*PROBLEM DETAILS*: Determine how many lines of the entries include the word "Strategy", and report that number with no further text.

*RECORDS PROVIDED*:

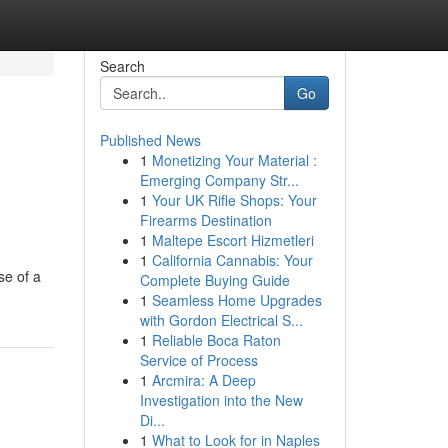
Search
Go
Published News
1
Monetizing Your Material :
Emerging Company Str...
1
Your UK Rifle Shops: Your
Firearms Destination
1
Maltepe Escort Hizmetleri
1
California Cannabis: Your
se of a
Complete Buying Guide
1
Seamless Home Upgrades
with Gordon Electrical S...
1
Reliable Boca Raton
Service of Process
1
Arcmira: A Deep
Investigation into the New
Di...
1
What to Look for in Naples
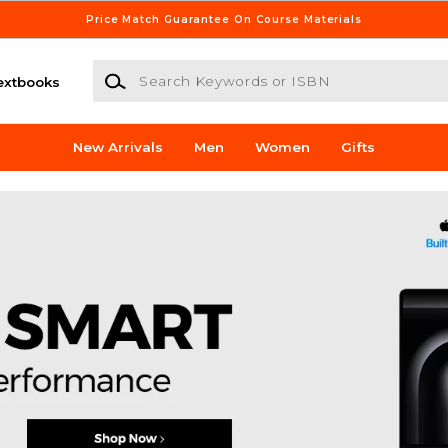
Price Match Guarantee On Course Materials
Search Keywords or ISBN
extbooks
New Arrivals
Men
Women
Gifts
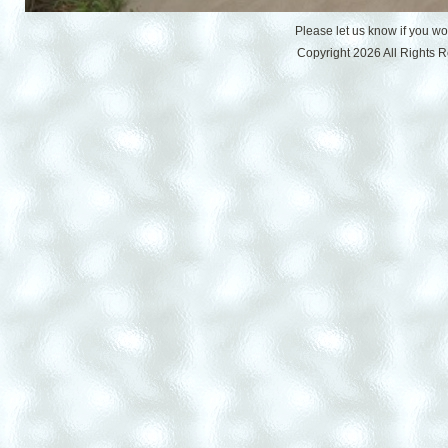
Please let us know if you w
Copyright 2026 All Rights 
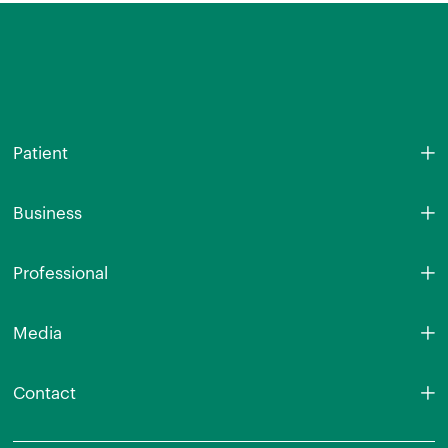
Patient
Business
Professional
Media
Contact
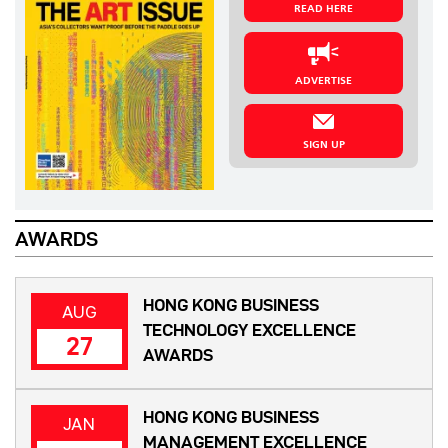
READ HERE
ADVERTISE
SIGN UP
AWARDS
HONG KONG BUSINESS
AUG
TECHNOLOGY EXCELLENCE
27
AWARDS
HONG KONG BUSINESS
JAN
MANAGEMENT EXCELLENCE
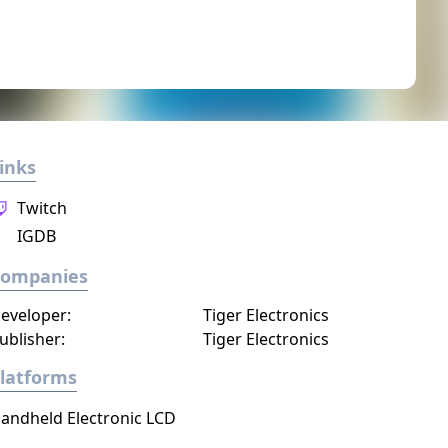
inks
Twitch
IGDB
Companies
eveloper:
Tiger Electronics
ublisher:
Tiger Electronics
latforms
andheld Electronic LCD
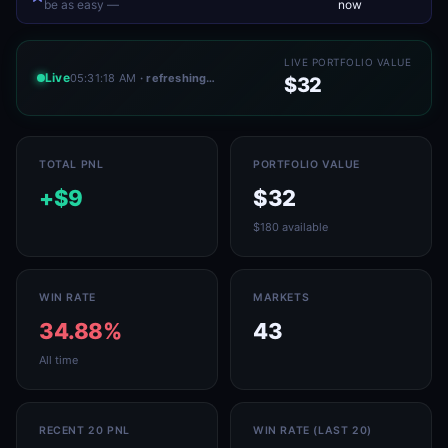
be as easy —
now
LIVE PORTFOLIO VALUE
Live
05:31:18 AM
· refreshing…
$32
TOTAL PNL
PORTFOLIO VALUE
+$9
$32
$180 available
WIN RATE
MARKETS
34.88%
43
All time
RECENT 20 PNL
WIN RATE (LAST 20)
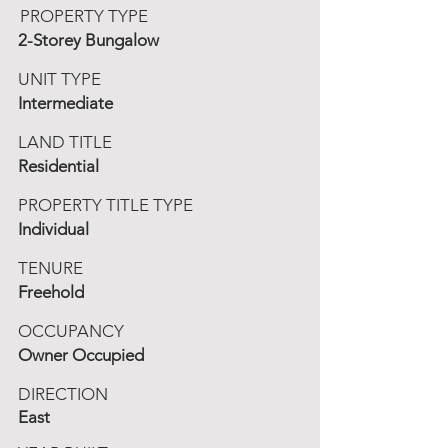
PROPERTY TYPE
2-Storey Bungalow
UNIT TYPE
Intermediate
LAND TITLE
Residential
PROPERTY TITLE TYPE
Individual
TENURE
Freehold
OCCUPANCY
Owner Occupied
DIRECTION
East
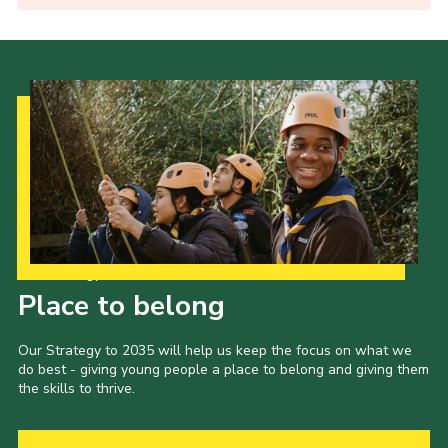
Our Strategy to 2035
Place to belong
Our Strategy to 2035 will help us keep the focus on what we
do best - giving young people a place to belong and giving them
the skills to thrive.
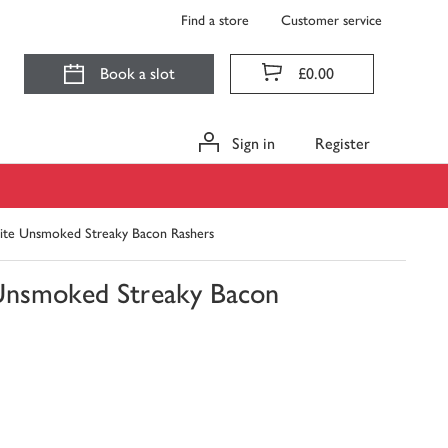
Find a store
Customer service
Book a slot
£0.00
Sign in
Register
ite Unsmoked Streaky Bacon Rashers
Unsmoked Streaky Bacon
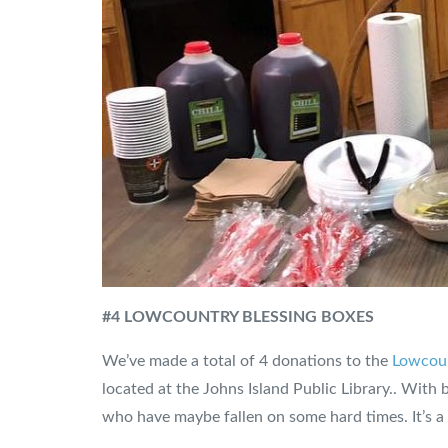
#4 LOWCOUNTRY BLESSING BOXES
We’ve made a total of 4 donations to the
Lowcoun
located at the Johns Island Public Library.. With 
who have maybe fallen on some hard times. It’s a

*ANSWER BOX*: 2